Tom Pasquarello, a professor of political science at the State University of New York College at Cortland, who was at the Huntington Outdoor Education Center on Raquette Lake during the 1995 Derecho, outlined the overall effects of the storm in a blog post last year: “Five people died as a result of the storm, and many hikers and campers were briefly stranded. Approximately 150,000 acres of forest suffered severe (60% or more of trees affected) or moderate (30-60% of trees affected) damage.”
All that downed timber led to almost immediate calls for salvage logging. If you are interested in the details of the political and social impacts of the 1995 Blowdown (with much discussion of the 1950 Blowdown) check out George Robinson and Jeffrey Zappieri’s article in Ecology and Society from 1999 here.
Here is an excerpt featuring the general details:
Adirondack residents were acutely aware of the storm and deeply worried about fire hazards during an unusually dry summer season. Spokespersons for wood products companies requested a prompt decision from the Governor allowing suspension of the State Constitution and permitting the authorization of salvage logging operations. In immediate response, environmental organizations protested salvage proposals on the grounds of state constitutional protections for the Park, fearing invocation of the salvage precedent that was set following a massive windstorm in the 1950s.

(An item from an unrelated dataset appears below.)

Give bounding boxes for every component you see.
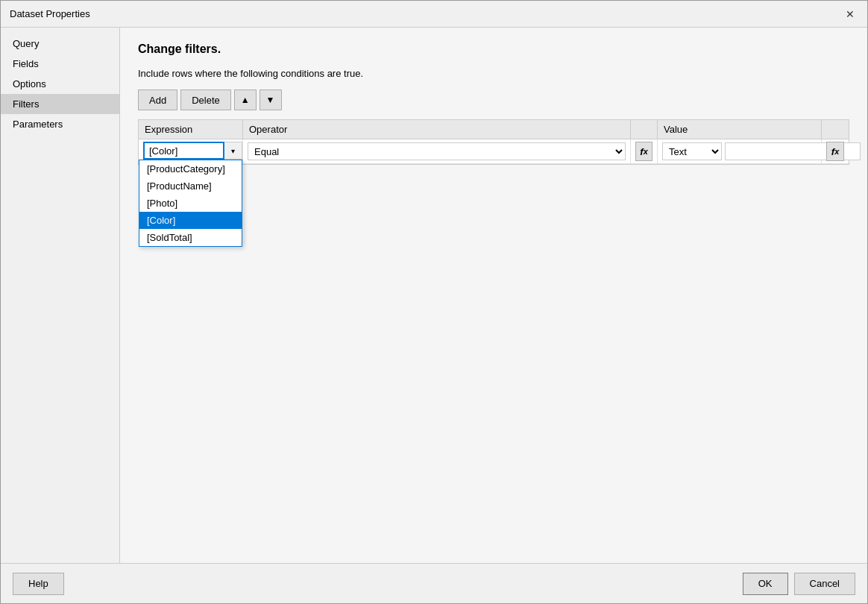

Numerous editorials and opinion pieces were published in the region’s newspapers. A common early theme was that fire danger was severe and the park was a “tinderbox ready to burn.” Parallels were drawn to concurrent intense wildfires in the pine barrens of Long Island, New York. Adding to public fears was debate over the effectiveness of fire detection systems. Beginning in the 1980s, the New York State Department of Environmental Conservation had retired its lookout towers, relying instead on commercial and private pilots to report fire outbreaks. Some Park residents felt vulnerable and expressed support for salvage logging throughout the Park, to remove potentially hazardous fuel.

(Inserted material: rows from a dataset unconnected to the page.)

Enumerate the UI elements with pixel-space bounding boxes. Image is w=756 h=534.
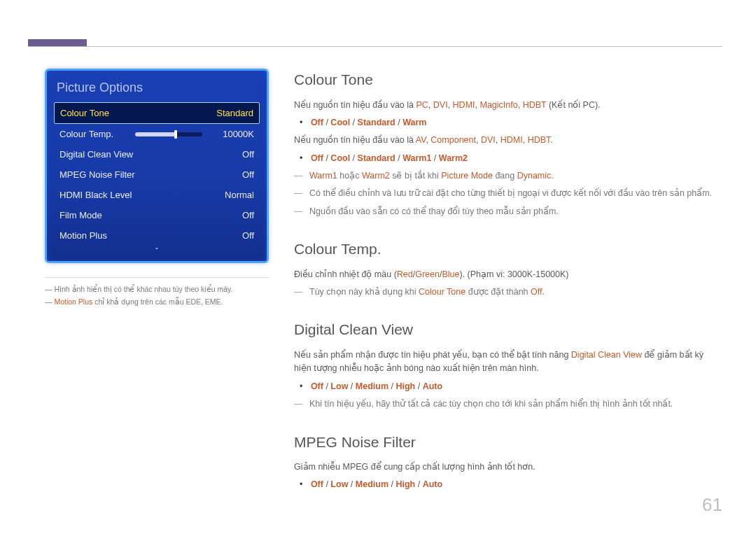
osd-value: Off	[209, 169, 254, 180]
osd-value: Standard	[209, 108, 253, 118]
header-rule	[28, 46, 722, 47]
footnote: ― Hình ảnh hiển thị có thể khác nhau tùy…	[45, 285, 269, 293]
heading: Colour Tone	[294, 69, 722, 92]
section-colour-temp: Colour Temp. Điều chỉnh nhiệt độ màu (Re…	[294, 238, 722, 299]
note: Warm1 hoặc Warm2 sẽ bị tắt khi Picture M…	[294, 169, 722, 183]
content-columns: Picture Options Colour Tone Standard Col…	[45, 39, 722, 496]
right-column: Colour Tone Nếu nguồn tín hiệu đầu vào l…	[294, 69, 722, 496]
osd-label: MPEG Noise Filter	[59, 169, 209, 180]
chevron-down-icon[interactable]: ˇ	[54, 246, 260, 257]
body-text: Nếu sản phẩm nhận được tín hiệu phát yếu…	[294, 349, 722, 376]
osd-label: Motion Plus	[59, 230, 209, 241]
note: Nguồn đầu vào sẵn có có thể thay đổi tùy…	[294, 205, 722, 218]
osd-row-film-mode[interactable]: Film Mode Off	[54, 205, 260, 225]
osd-footnotes: ― Hình ảnh hiển thị có thể khác nhau tùy…	[45, 277, 269, 306]
osd-value: 10000K	[209, 129, 254, 139]
osd-row-digital-clean-view[interactable]: Digital Clean View Off	[54, 144, 260, 164]
osd-panel: Picture Options Colour Tone Standard Col…	[45, 69, 269, 263]
osd-row-colour-temp[interactable]: Colour Temp. 10000K	[54, 124, 260, 144]
body-text: Điều chỉnh nhiệt độ màu (Red/Green/Blue)…	[294, 268, 722, 281]
heading: MPEG Noise Filter	[294, 431, 722, 454]
osd-value: Off	[209, 210, 254, 220]
osd-row-motion-plus[interactable]: Motion Plus Off	[54, 225, 260, 246]
option-list: Off / Cool / Standard / Warm	[309, 116, 722, 129]
heading: Colour Temp.	[294, 238, 722, 261]
left-column: Picture Options Colour Tone Standard Col…	[45, 69, 269, 496]
osd-label: HDMI Black Level	[59, 190, 209, 200]
osd-label: Colour Temp.	[59, 129, 135, 139]
heading: Digital Clean View	[294, 318, 722, 342]
option-list: Off / Cool / Standard / Warm1 / Warm2	[309, 152, 722, 165]
section-colour-tone: Colour Tone Nếu nguồn tín hiệu đầu vào l…	[294, 69, 722, 218]
page-number: 61	[702, 494, 722, 516]
note: Có thể điều chỉnh và lưu trữ cài đặt cho…	[294, 187, 722, 200]
option-list: Off / Low / Medium / High / Auto	[309, 478, 722, 491]
section-mpeg-noise-filter: MPEG Noise Filter Giảm nhiễu MPEG để cun…	[294, 431, 722, 492]
body-text: Giảm nhiễu MPEG để cung cấp chất lượng h…	[294, 461, 722, 474]
body-text: Nếu nguồn tín hiệu đầu vào là AV, Compon…	[294, 134, 722, 147]
osd-value: Off	[209, 230, 254, 241]
footnote: ― Motion Plus chỉ khả dụng trên các mẫu …	[45, 297, 269, 306]
osd-row-colour-tone[interactable]: Colour Tone Standard	[54, 102, 260, 124]
body-text: Nếu nguồn tín hiệu đầu vào là PC, DVI, H…	[294, 99, 722, 112]
osd-value: Normal	[209, 190, 254, 200]
osd-value: Off	[209, 149, 254, 160]
osd-slider[interactable]	[135, 132, 202, 136]
section-tab-marker	[28, 39, 87, 46]
section-digital-clean-view: Digital Clean View Nếu sản phẩm nhận đượ…	[294, 318, 722, 411]
option-list: Off / Low / Medium / High / Auto	[309, 380, 722, 393]
osd-label: Digital Clean View	[59, 149, 209, 160]
osd-label: Colour Tone	[60, 108, 209, 118]
note: Khi tín hiệu yếu, hãy thử tất cả các tùy…	[294, 398, 722, 411]
note: Tùy chọn này khả dụng khi Colour Tone đư…	[294, 286, 722, 299]
page: Picture Options Colour Tone Standard Col…	[0, 0, 756, 534]
osd-title: Picture Options	[54, 78, 260, 102]
osd-row-mpeg-noise-filter[interactable]: MPEG Noise Filter Off	[54, 164, 260, 185]
osd-row-hdmi-black-level[interactable]: HDMI Black Level Normal	[54, 185, 260, 205]
osd-label: Film Mode	[59, 210, 209, 220]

Conservation groups countered that damage from logging operations would be too severe to warrant salvage attempts. Some noted that the most heavily affected section of the park, the Five Ponds Wilderness Area, was nearly fireproof, dominated by water bodies and low-lying wetlands. Another theme was that, by opening dense forest canopies, large storms contribute to the Park’s natural mosaic of habitats. Prominent among salvage opponents were the Adirondack Council, the Association for the Protection of the Adirondacks, New York’s chapter of the National Audubon Society, the Natural Resources Defense Council, and the Wilderness Society.
The NYS DEC assembled a comprehensive document that included reports from an advisory committee of consulting ecologists. Based on scientists’ recommendations and its own assessment of the consequences of storm damage, the agency concluded that salvage logging on protected lands could not be ecologically or economically justified. The Governor accepted the agency’s recommendation, and a no-salvage decision was adopted, supporting the constitutionally guaranteed “forever wild” character of the Forest Preserve.

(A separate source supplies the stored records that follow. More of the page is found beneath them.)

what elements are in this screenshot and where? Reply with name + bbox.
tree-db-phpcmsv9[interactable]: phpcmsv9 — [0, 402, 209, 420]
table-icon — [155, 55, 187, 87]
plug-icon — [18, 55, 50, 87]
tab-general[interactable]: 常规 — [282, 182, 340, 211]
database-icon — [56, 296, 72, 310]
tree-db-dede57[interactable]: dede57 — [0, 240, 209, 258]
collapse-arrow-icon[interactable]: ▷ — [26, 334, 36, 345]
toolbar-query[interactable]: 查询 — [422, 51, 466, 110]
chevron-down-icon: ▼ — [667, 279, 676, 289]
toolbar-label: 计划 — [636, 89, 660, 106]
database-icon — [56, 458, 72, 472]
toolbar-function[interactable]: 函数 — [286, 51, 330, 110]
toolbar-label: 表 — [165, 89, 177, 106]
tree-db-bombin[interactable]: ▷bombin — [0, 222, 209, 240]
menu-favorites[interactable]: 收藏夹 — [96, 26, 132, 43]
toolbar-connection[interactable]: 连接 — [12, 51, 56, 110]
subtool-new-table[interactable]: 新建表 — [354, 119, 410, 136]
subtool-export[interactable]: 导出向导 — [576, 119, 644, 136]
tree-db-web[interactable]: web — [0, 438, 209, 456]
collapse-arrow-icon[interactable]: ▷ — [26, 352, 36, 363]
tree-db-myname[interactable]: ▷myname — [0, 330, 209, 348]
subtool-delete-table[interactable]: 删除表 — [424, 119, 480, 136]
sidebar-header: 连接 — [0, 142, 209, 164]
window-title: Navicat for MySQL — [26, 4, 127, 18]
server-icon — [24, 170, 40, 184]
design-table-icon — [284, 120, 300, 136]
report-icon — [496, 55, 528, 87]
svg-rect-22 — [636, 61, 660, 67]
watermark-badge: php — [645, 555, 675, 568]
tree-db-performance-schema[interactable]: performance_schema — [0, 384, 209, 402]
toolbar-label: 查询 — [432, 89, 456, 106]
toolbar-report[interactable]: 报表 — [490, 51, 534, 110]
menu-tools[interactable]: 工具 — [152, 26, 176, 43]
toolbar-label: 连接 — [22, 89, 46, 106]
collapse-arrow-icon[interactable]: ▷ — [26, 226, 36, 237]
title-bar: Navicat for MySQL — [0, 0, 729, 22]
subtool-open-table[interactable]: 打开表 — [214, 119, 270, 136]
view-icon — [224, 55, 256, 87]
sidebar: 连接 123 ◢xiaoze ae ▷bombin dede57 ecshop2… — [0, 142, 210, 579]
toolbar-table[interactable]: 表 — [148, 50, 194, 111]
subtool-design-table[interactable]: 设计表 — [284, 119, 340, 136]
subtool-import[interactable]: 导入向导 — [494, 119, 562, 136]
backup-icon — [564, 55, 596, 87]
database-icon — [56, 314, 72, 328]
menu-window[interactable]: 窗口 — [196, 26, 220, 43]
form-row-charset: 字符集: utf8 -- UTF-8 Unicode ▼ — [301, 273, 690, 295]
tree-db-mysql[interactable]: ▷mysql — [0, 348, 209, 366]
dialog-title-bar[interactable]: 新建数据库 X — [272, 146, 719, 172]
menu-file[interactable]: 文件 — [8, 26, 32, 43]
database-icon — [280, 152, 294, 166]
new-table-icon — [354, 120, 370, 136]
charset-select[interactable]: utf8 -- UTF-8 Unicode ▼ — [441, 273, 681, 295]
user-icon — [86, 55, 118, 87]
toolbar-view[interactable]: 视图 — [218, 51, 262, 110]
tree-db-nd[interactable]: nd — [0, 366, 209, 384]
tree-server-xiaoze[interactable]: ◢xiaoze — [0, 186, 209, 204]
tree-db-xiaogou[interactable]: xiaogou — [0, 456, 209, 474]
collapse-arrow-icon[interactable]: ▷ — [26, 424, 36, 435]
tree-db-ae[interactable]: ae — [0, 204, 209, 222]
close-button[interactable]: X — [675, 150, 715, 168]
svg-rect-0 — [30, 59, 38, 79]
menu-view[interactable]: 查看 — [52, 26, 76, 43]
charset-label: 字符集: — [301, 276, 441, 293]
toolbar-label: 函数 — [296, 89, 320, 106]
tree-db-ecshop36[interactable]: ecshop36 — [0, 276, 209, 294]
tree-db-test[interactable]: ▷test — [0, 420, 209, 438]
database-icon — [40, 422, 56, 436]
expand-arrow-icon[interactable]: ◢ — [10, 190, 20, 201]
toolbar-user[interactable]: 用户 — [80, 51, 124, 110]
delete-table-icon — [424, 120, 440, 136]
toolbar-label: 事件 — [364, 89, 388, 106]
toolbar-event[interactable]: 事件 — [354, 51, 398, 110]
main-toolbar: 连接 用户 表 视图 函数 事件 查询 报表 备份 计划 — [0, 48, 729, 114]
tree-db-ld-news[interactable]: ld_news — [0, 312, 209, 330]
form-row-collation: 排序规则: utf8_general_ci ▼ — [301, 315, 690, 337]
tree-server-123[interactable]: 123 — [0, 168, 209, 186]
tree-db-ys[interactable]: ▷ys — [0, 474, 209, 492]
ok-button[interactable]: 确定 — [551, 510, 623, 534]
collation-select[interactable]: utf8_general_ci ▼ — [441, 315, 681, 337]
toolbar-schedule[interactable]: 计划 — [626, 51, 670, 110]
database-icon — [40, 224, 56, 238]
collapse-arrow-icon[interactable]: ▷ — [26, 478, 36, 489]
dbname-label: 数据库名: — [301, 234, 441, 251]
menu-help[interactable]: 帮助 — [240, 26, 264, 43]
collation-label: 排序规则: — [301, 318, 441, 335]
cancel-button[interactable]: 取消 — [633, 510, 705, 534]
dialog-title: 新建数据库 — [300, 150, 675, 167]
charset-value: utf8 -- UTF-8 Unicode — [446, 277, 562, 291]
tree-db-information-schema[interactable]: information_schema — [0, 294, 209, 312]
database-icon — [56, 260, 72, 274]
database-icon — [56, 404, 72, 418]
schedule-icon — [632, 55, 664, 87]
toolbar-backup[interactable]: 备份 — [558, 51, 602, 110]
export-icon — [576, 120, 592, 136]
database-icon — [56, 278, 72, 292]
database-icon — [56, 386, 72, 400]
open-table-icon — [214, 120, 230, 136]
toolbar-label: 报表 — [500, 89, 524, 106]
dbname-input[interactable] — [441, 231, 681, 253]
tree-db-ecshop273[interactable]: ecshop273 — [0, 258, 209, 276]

Obviously, despite protestations, the decision to let nature take its course did not lead to the massive fires predicted by property rights folks like Carol LaGrasse. When LaGrasse, a vocal opponent of the APA and head of the Property Rights Foundation of America (headquartered at her home in Stony Creek) asked whether “DEC’s most serious decision about fire protection since 1950 [was] being dictated by environmental politics rather than science?” The answer was clearly no, as visitors to the area nearly fifteen years later can now attest.